The captain was always drunk. One day a fancy he had that some spiders were plotting against him, or a sudden bleeding he had from both his ears, made him think that drinking might be bad for his health. Next day he signed the pledge. He was sober all that morning and all the afternoon, but at evening he saw a sailor drinking a a glass of beer, and a fit of madness seized him, and he said things that seemed bad to Bill Smiles. And next morning he made all of them take the pledge.

For two days nobody had a drop to drink, unless you count water, and on the third morning the captain was quite drunk. It stood to reason they all had a glass or two then, except the man at the wheel; and towards evening the man at the wheel could bear it no longer, and seems to have had his glass like all the rest, for the ship's course wobbled a bit and made a circle or two. Then all of a sudden she went off south by east under full canvas till midnight, and never altered her course. And at midnight she came to the wide wet courts of the Temple in the Sea.

People who think that Mr. Smiles is drunk often make a great mistake. And people are not the only ones that have made that mistake. Once a ship made it, and a lot of ships. It's a mistake to think that old Bill Smiles is drunk just because he can't move.

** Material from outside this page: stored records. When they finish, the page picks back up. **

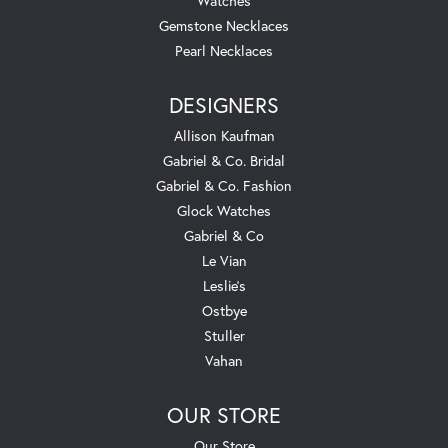
Watches
Gemstone Necklaces
Pearl Necklaces
DESIGNERS
Allison Kaufman
Gabriel & Co. Bridal
Gabriel & Co. Fashion
Glock Watches
Gabriel & Co
Le Vian
Leslie's
Ostbye
Stuller
Vahan
OUR STORE
Our Store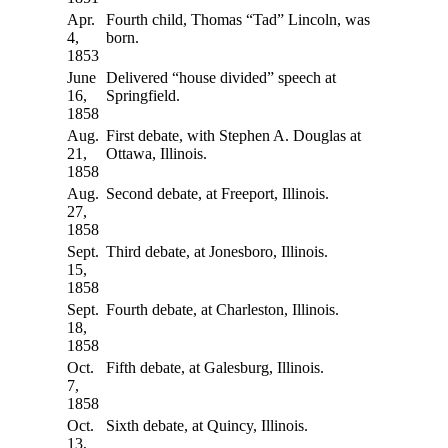
Apr.
Fourth child, Thomas “Tad” Lincoln, was
4,
born.
1853
June
Delivered “house divided” speech at
16,
Springfield.
1858
Aug.
First debate, with Stephen A. Douglas at
21,
Ottawa, Illinois.
1858
Aug.
Second debate, at Freeport, Illinois.
27,
1858
Sept.
Third debate, at Jonesboro, Illinois.
15,
1858
Sept.
Fourth debate, at Charleston, Illinois.
18,
1858
Oct.
Fifth debate, at Galesburg, Illinois.
7,
1858
Oct.
Sixth debate, at Quincy, Illinois.
13,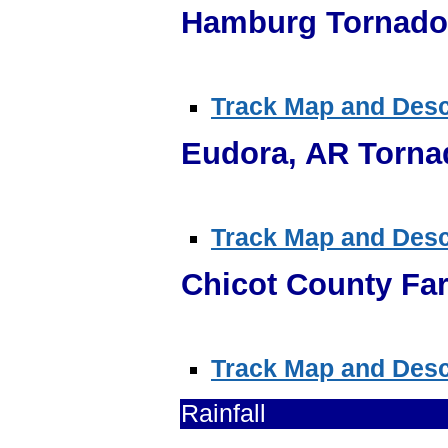
Hamburg Tornado 
Track Map and Descr
Eudora, AR Torna
Track Map and Descr
Chicot County Fa
Track Map and Descr
Rainfall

Midnight and moonlight and the Temple in the Sea Bill Smiles clearly remembers, and all the derelicts in the world were there, the old abandoned ships. The figureheads were nodding to themselves and blinking at the image. The image was a woman of white marble on a pedestal in the outer court of the Temple of the Sea: she was clearly the love of all the man-deserted ships, or the goddess to whom they prayed their heathen prayers. And as Bill Smiles was watching them, the lips of the figureheads moved; they all began to pray. But all at once their lips were closed with a snap when they saw that there were men on the Sea-Fancy. They all came crowding up and nodded and nodded and nodded to see if all were drunk, and that's when they made their mistake about old Bill Smiles, although he couldn't move. They would have given up the treasuries of the gulfs sooner than let men hear the prayers they said or guess their love for the goddess. It is the intimate secret of the sea.

The sailor paused. And, in my eagerness to hear what lyrical or blasphemous thing those figureheads prayed by moonlight at midnight in the sea to the woman of marble who was a goddess to ships, I pressed on the sailor more of my Gorgondy wine that the gnomes so wickedly brew.

I should never have done it; but there he was sitting silent while the secret was almost mine. He took it moodily and drank a glass; and with the other glasses that he had had he fell a prey to the villainy of the gnomes who brew this unbridled wine to no good end. His body leaned forward slowly, then fell on to the table, his face being sideways and full of a wicked smile, and, saying very clearly the one word, "Hell," he became silent for ever with the secret he had from the sea.